INSTRUCTIONS FOR THE TASK -
Of the lines below, report only those that contain "Appartement".

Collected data
+++

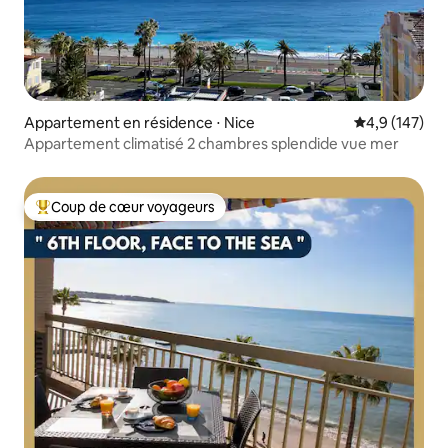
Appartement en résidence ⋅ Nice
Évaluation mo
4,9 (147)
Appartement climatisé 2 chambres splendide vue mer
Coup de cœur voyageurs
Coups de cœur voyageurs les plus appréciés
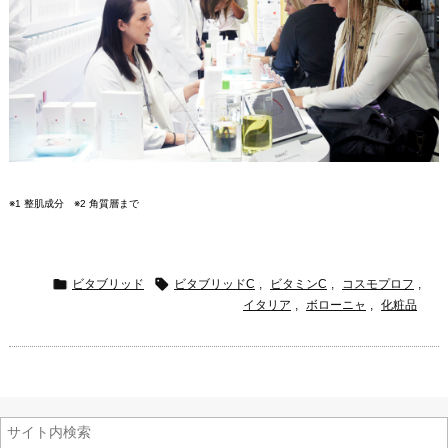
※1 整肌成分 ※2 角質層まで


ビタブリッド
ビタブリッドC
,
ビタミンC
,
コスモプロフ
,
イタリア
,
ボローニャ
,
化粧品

+++

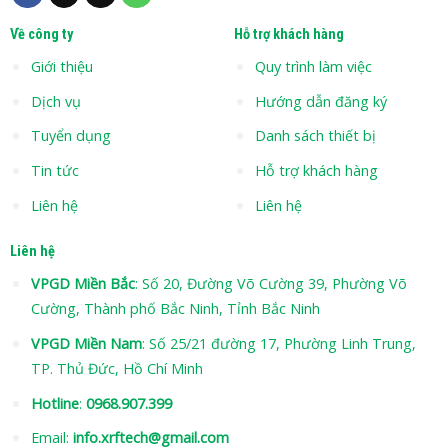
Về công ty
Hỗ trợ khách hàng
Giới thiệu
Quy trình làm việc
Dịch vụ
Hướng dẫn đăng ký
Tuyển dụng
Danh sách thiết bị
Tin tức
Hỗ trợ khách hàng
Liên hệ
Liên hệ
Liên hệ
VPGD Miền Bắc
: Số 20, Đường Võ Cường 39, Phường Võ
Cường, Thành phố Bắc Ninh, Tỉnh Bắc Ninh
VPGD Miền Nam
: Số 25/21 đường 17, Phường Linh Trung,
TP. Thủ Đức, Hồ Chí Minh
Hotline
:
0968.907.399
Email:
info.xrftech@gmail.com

+++

PROBLEM SOLUTION -
Appartement en résidence ⋅ Nice
Appartement climatisé 2 chambres splendide vue mer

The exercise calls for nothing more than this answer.